Existing lunar rover simulators struggle to simultaneously achieve high visual fidelity and physically accurate terrain interaction, limiting comprehensive replication of lunar surface conditions. This work proposes a real-time simulation framework that integrates a data-driven terramechanics model with high-fidelity visualization. A regression model, trained on full-vehicle and single-wheel experimental and simulation data, accurately predicts wheel slip and sinkage under both steady-state and dynamic conditions. Furthermore, the method enhances terrain deformation and rut-rendering algorithms to produce interactions that are both physically plausible and visually realistic. Validated on both flat terrain and slopes up to 20°, the approach faithfully reproduces wheel–terrain coupling behaviors and has been empirically verified to meet the demands of real-time, high-fidelity lunar rover simulation.

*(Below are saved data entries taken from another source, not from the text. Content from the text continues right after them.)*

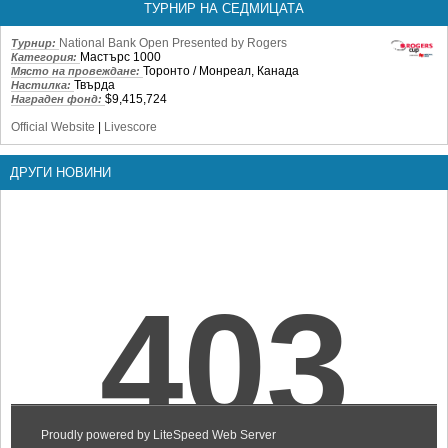
ТУРНИР НА СЕДМИЦАТА
National Bank Open Presented by Rogers
Турнир:
Мастърс 1000
Категория:
Торонто / Монреал, Канада
Място на провеждане:
Твърда
Настилка:
$9,415,724
Награден фонд:
Official Website
|
Livescore
ДРУГИ НОВИНИ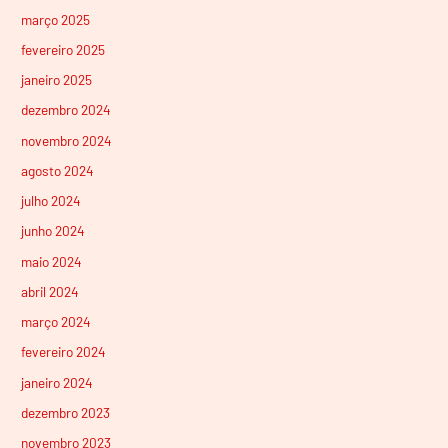
março 2025
fevereiro 2025
janeiro 2025
dezembro 2024
novembro 2024
agosto 2024
julho 2024
junho 2024
maio 2024
abril 2024
março 2024
fevereiro 2024
janeiro 2024
dezembro 2023
novembro 2023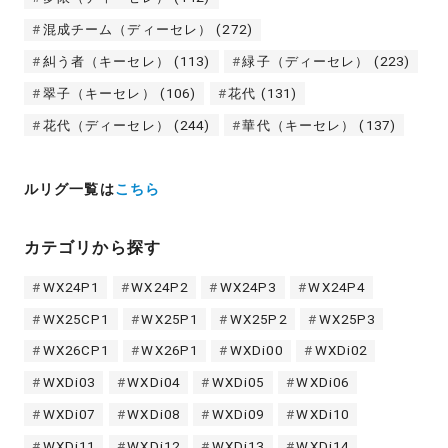
混成チーム（ディーセレ）
(272)
糾う者（キーセレ）
(113)
緑子（ディーセレ）
(223)
翠子（キーセレ）
(106)
花代
(131)
花代（ディーセレ）
(244)
華代（キーセレ）
(137)
ルリグ一覧は
こちら
カテゴリから探す
WX24P1
WX24P2
WX24P3
WX24P4
WX25CP1
WX25P1
WX25P2
WX25P3
WX26CP1
WX26P1
WXDi00
WXDi02
WXDi03
WXDi04
WXDi05
WXDi06
WXDi07
WXDi08
WXDi09
WXDi10
WXDi11
WXDi12
WXDi13
WXDi14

High-fidelity simulators for the lunar surface provide a digital environment for extensive testing of rover operations and mission planning. However, current simulators focus on either visual realism or physical accuracy, which limits their capability to replicate lunar conditions comprehensively. This work addresses that gap by combining high visual fidelity with realistic terrain interaction for a realistic representation of rovers on the lunar surface. Because direct simulation of wheel-soil interactions is computationally expensive, a data-driven approach was adopted, using regression models for slip and sinkage from data collected in both full-rover and single-wheel experiments and simulations. The resulting regression-based terramechanics model accurately reproduced steady-state and dynamic slip, as well as sinkage behavior, on flat terrain and slopes up to 20 degrees, with validation against field test results. Additionally, improvements were made to enhance the realism of terrain deformation and wheel trace visualization. This method supports real-time applications that require physically plausible terrain response alongside high visual fidelity.